I thought they were; bjobs reported 16 tasks and they were running for 10 minutes before I checked on them, but only 9 of them were creating the output files.
However, in order to make testing and debugging easier I've reduced my code down to a very simple example and have found what I think is an issue with the interaction between jug and the batch system on the cluster I'm using. Just in case it is useful for others to test or consider, here is what I've done;
I've reduced my script to the following testing code;
from jug import Task
import time
def process_file(target):
'''very simple process of target file'''
for i in range(20):
with open(target,'w') as fh:
fh.write(str(i)+"\n")
time.sleep(1)
start_year = 2008
end_year = 2040
run_dir = './runid/'
seasons = ['djf','mam','jja','son']
todo = []
for y in range(start_year, end_year+1):
for s in seasons:
target = run_dir + str(y) + str(s)
meantask = Task(process_file, target)
todo.append(meantask)
jug reports 132 tasks ready to go. Running these tasks would create a series of files in the "runid" directory (needs to be created before starting and should be emptied before re-running) containing a number that is incremented once a second for 20 seconds. The original script was intended to average monthly data from a climate model into seasonal mean files for each year.
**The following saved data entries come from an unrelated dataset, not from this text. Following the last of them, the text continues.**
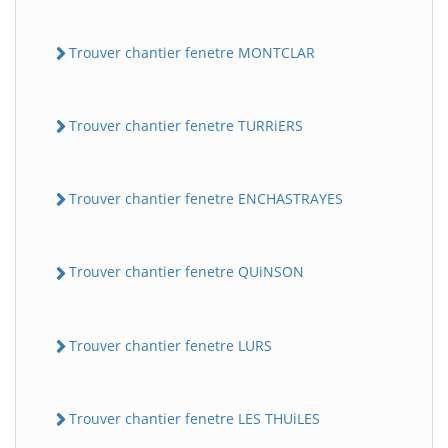
Trouver chantier fenetre MONTCLAR
Trouver chantier fenetre TURRiERS
Trouver chantier fenetre ENCHASTRAYES
Trouver chantier fenetre QUiNSON
Trouver chantier fenetre LURS
Trouver chantier fenetre LES THUiLES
I submit to the batch scheduler using the command
bsub -o %J.out -J "test[1-16]" jug execute
I can count the number of running processes using
cat runid/* | grep -v 19 | wc -l
and the number of completed processes using
cat runid/* | grep 19 | wc -l
When the batch job is running I see the same behaviour as I saw with the full version; less than 16 tasks are being run and the number changes as tasks complete and new ones are started (or not started), but the number of running tasks remained below 16. Output from the batch job suggested only 15 tasks ran (no output from job test[1] in the output file) which points at something odd going on.
When I run the test interactively on the log in node using 16 processes, i.e. not using the batch scheduler, I see the expected behaviour; 16 tasks in progress at all times. So something funny is going on with the interaction between jug and the cluster I'm using (I can use the cluster for processing hundreds of simple jobs at once so I'm reasonable confident that the cluster itself is ok).
Now to raise this with the cluster sys admins.
Thanks for the reassurance that I wasn't doing anything dumb.
M